### SUPPLIED INFORMATION
━━━━━━━━━━━━━━━━━━━━━━━━━━━━━━
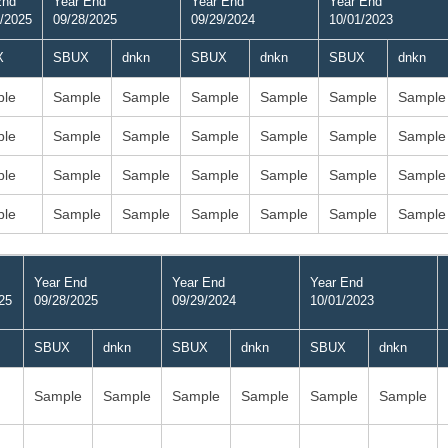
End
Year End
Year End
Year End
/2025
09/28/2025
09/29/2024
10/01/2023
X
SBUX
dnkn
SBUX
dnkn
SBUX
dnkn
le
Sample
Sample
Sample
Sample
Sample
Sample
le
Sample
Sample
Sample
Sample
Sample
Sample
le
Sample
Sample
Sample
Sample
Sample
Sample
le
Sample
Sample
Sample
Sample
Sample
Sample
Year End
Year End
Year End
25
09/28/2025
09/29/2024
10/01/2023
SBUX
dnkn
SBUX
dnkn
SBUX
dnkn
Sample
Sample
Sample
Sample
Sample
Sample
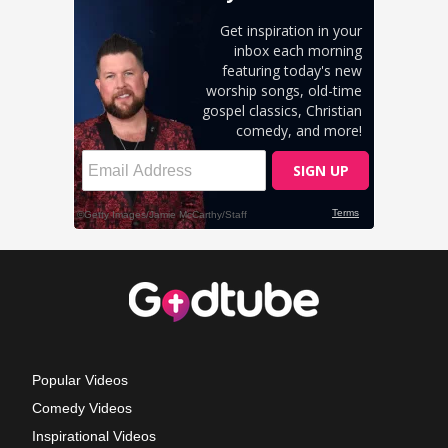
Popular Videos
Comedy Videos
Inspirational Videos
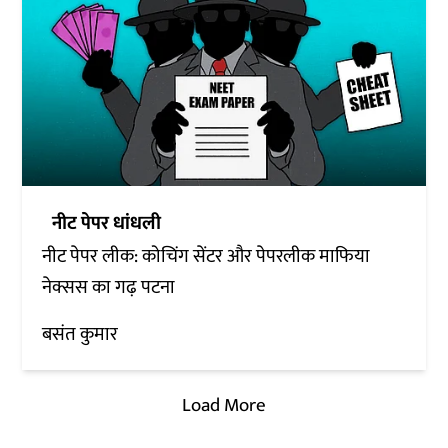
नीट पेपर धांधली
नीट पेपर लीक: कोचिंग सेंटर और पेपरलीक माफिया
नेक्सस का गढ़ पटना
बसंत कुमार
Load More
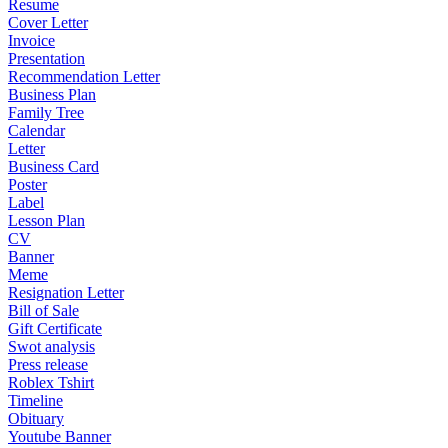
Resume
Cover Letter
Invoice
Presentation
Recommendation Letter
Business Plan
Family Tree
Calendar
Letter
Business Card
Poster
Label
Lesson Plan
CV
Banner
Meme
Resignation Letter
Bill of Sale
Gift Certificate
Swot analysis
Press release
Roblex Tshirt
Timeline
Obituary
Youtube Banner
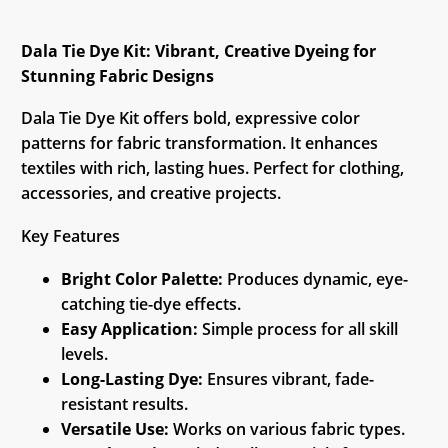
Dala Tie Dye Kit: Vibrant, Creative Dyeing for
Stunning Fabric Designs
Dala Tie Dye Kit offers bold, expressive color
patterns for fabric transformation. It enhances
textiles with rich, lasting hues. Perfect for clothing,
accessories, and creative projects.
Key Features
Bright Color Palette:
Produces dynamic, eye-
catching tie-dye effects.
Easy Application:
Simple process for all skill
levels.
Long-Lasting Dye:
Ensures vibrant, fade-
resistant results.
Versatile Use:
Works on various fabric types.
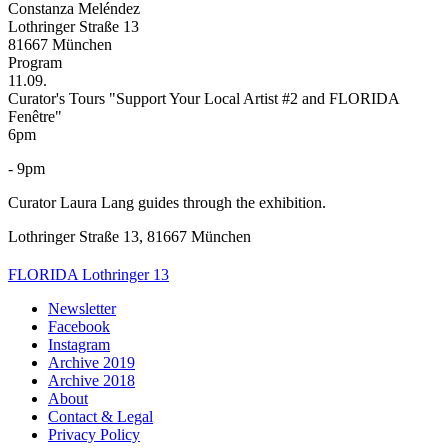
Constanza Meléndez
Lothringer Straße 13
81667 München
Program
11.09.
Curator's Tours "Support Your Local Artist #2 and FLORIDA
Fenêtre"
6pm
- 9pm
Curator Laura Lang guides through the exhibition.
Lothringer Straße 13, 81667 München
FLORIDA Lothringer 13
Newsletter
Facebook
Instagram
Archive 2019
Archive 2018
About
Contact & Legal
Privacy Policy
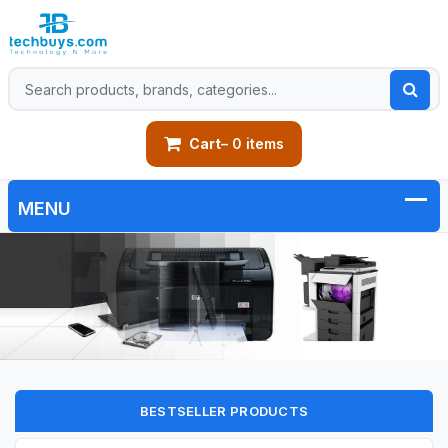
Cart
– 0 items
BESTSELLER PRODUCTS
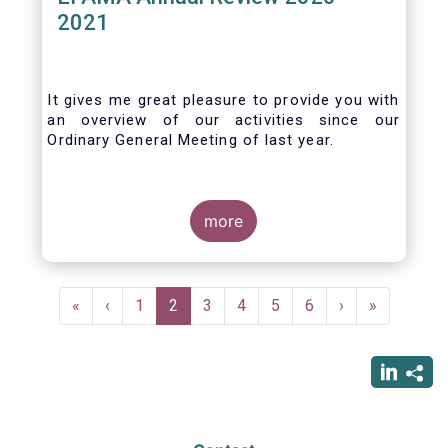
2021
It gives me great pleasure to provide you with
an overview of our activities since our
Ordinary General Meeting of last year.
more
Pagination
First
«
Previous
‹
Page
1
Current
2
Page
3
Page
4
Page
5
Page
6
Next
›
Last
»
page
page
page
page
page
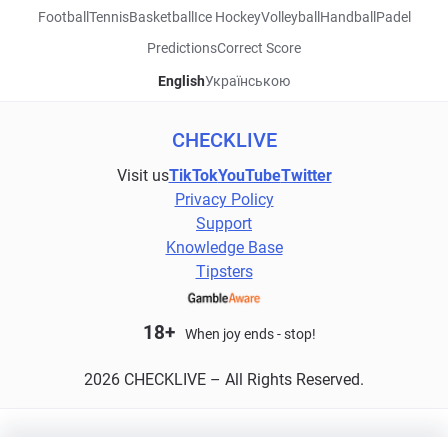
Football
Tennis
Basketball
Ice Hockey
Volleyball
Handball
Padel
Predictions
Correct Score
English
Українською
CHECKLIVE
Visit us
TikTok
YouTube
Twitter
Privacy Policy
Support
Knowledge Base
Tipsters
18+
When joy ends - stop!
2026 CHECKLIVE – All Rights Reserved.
━━━━━━━━━━━━━━━━━━━━━━━━━━━━━━
Whenever the word "FLORIDA" appears in a line above, copy that line.

Curator's Tours "Support Your Local Artist #2 and FLORIDA
FLORIDA Lothringer 13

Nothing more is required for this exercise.